A modest interest rate subsidy of 2 to 3 percentage points generated a significant effect. “We found that the subsidy of an interest rate which is like 2 or 3% has a 25% effect on the price that is bid,” he said. “Suddenly the presence of an unconnected investor of high productive capabilities collapses the price by a significant amount.”

Dr. Roy added that in Nigeria, where the electricity distribution sector is bankrupt and captured by political elites, the team looked instead at embedded power solutions for clusters of small and medium enterprises. SMEs currently rely on self-generation using smuggled diesel and bribes because grid supply is limited to a few hours a day.

“There are reasonable reasons for why the SMEs are corrupt,” she said. “If they did not steal, they would not have a livelihood.” The proposed solution is to provide cluster-based embedded generation at tariffs below the cost of self-generation but above current grid tariffs, in exchange for reliable supply and metering. 

“We are ensuring enforcement of action by actors within their self-interest,” Dr. Roy said. “We are therefore setting off a self-sustaining virtuous cycle, and that is the most important thing about anti-corruption.”



Implications for Sri Lanka

For Sri Lanka, which has completed restructuring over 90% of its external debt and grappling with large losses in state owned enterprises, the message from the SOAS team is that governance reforms cannot stop at diagnostic reports and legal changes.

“This is an approach that we are trying to sell as a way of matching country and sector specific knowledge of how you can create these horizontal checks,” Dr. Khan said. “There is no cookie cutter approach here. What will work in one sector in Sri Lanka will not work in the same sector in Bangladesh.”

He stressed that the team does not come with pre-packaged solutions. 

“We do not have ready-made solutions in any sector in any country, but we have an approach which forces us to think in a more holistic way about what will get us to put those corrupt people under pressure to stop doing that stuff,” he said.

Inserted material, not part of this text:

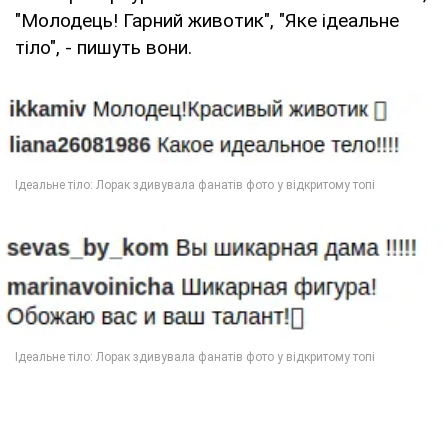
"Молодець! Гарний животик", "Яке ідеальне
тіло", - пишуть вони.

In a context of weak rule of law, concentrated economic power and low productive capabilities, he warned, collusive overpricing of infrastructure can quickly turn into bad debt. “We have to find ways of stopping it as a process by setting up these horizontal checks as we go forward, and occasionally also prosecute what happened in the past,” Dr. Khan said.

For policymakers in Colombo weighing new energy, transport and climate projects, the implication is that project preparation, procurement rules and legal reforms need to be complemented by a sharper political economy lens. That means asking who has the power, capability and interest to enforce good contracts, and designing projects so that these actors have something tangible to lose if corruption continues.

Sri Lanka risks repeating a familiar pattern: technically sound governance reforms on paper, persistent overpricing in practice, and another round of bad debt falling on citizens and future taxpayers. The urgency for reforms has never been more acute with the post-Ditwah relief and rebuilding needs straining a fragile economy recovering from the post-Covid debt crisis.